The Curse of Dimensionality

We then dive deeper into the ‘curse of dimensionality.’ Here, we compare pairwise distances within our dataset across different dimensional spaces – 784D, 200D, 50D, and 2D. This comparison vividly illustrates how dimensionality influences the perception and analysis of data.

# PCA
method <- "manhattan"
mnist_pca <- prcomp(mnist_data, center = TRUE)
mnist_pca <- broom::augment(mnist_pca) %>% 
    select(-.rownames) %>%  rename_all(~str_remove(.x,".fitted")) %>% 
    as.data.frame() %>%  as.matrix()

mnist_pca_distance <- 
    Rfast::Dist(mnist_pca, vector = FALSE, method = method)
mnist_data_distance_pca784 <- 
    mnist_pca_distance[lower.tri(mnist_pca_distance, diag = FALSE)]
mnist_data_distance_pca784 <- tibble(distances = mnist_data_distance_pca784)

mnist_pca_distance <- 
    Rfast::Dist(mnist_pca[, 1:50], vector = FALSE, method = method)
mnist_data_distance_pca50 <- 
    mnist_pca_distance[lower.tri(mnist_pca_distance, diag = FALSE)]
mnist_data_distance_pca50 <- tibble(distances = mnist_data_distance_pca50)

mnist_pca_distance <- 
    Rfast::Dist(mnist_pca[, 1:200], vector = FALSE, method = method)
mnist_data_distance_pca200 <- 
    mnist_pca_distance[lower.tri(mnist_pca_distance, diag = FALSE)]
mnist_data_distance_pca200 <- tibble(distances = mnist_data_distance_pca200)

mnist_pca_distance <- 
    Rfast::Dist(mnist_pca[, 1:2], vector = FALSE, method = method)
mnist_data_distance_pca2 <- 
    mnist_pca_distance[lower.tri(mnist_pca_distance, diag = FALSE)]
mnist_data_distance_pca2 <- tibble(distances = mnist_data_distance_pca2)


mnist_distances <- 
    mnist_data_distance_pca784 %>% 
    mutate(space = "784D") %>% 
    bind_rows(mnist_data_distance_pca200 %>%
                  mutate(space = "200D")) %>% 
    bind_rows(mnist_data_distance_pca50 %>%
                  mutate(space = "50D")) %>% 
    bind_rows(mnist_data_distance_pca2 %>% 
                  mutate(space = "2D"))  %>% 
  mutate(space = fct_inorder(space))


mnist_distances %>%  
  ggplot(aes(distances, fill = space)) +
  geom_histogram(bins = 80, position= position_identity(), color = "grey",
                 alpha = 0.8) +
  labs(x = paste0("Pairwise ", method, " distances"), 
       y = "Number of elements",
       title = "MNIST pairwise distances", fill = NULL, 
       caption = "Emanuel Michele Soda")  +
  scale_y_continuous(labels = scales::comma) +
  ggsci::scale_fill_cosmic()  +
  theme(
    text = element_text(family = "Palatino", size = 24), 
    plot.title = element_text(size = 30, vjust = 0, face = "bold.italic"),
    plot.caption = element_text(size = 10)
    )

compute the distance

mnist_data_distance <- 
    Rfast::Dist(mnist_data, vector = FALSE, method = "euclidean")

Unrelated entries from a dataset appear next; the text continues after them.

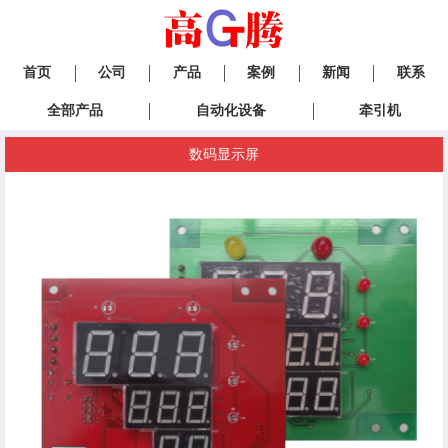
首页
公司
产品
案例
新闻
联系
全部产品
自动化设备
牵引机
数码显示屏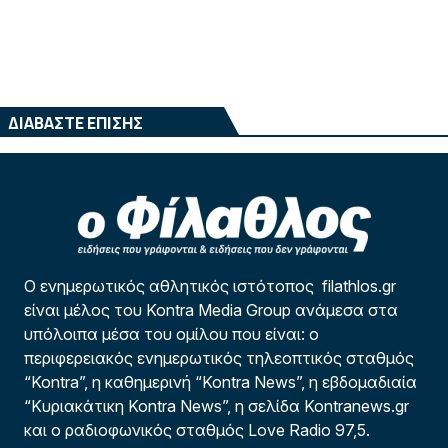
ΔΙΑΒΑΣΤΕ ΕΠΙΣΗΣ
Ο ενημερωτικός αθλητικός ιστότοπος filathlos.gr
είναι μέλος του Kontra Media Group ανάμεσα στα
υπόλοιπα μέσα του ομίλου που είναι: ο
περιφερειακός ενημερωτικός τηλεοπτικός σταθμός
“Kontra”, η καθημερινή “Kontra News”, η εβδομαδιαία
“Κυριακάτικη Kontra News”, η σελίδα Kontranews.gr
και ο ραδιοφωνικός σταθμός Love Radio 97,5.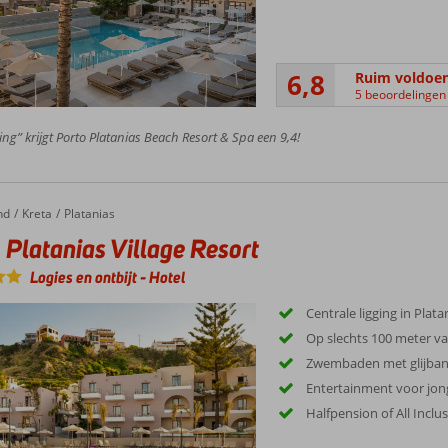
6,8
Ruim voldoe
5 beoordelingen
ing” krijgt Porto Platanias Beach Resort & Spa een 9,4!
nd
Kreta
Platanias
 Platanias Village Resort
Logies en ontbijt
-
Hotel
Centrale ligging in Plata
Op slechts 100 meter va
Zwembaden met glijba
Entertainment voor jon
Halfpension of All Inclu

mnist_data_distance <- mnist_data_distance[lower.tri(mnist_data_distance, diag = FALSE)]
mnist_data_distance <- tibble(distances = mnist_data_distance)

mnist_data_distance %>%  
    ggplot(aes(distances)) +
    geom_histogram(bins = 100, fill = "steelblue") +
    labs(x = paste0("Pairwise euclidean distances in ", ncol(mnist_data), 
                    " dimensions")) 

UMAP Clustering Examples

To bring our exploration to a close, we examine specific examples of numbers obtained using UMAP clustering. This section highlights how different representations of the digit ‘one’ cluster together, providing a tangible example of UMAP’s power in grouping similar data points.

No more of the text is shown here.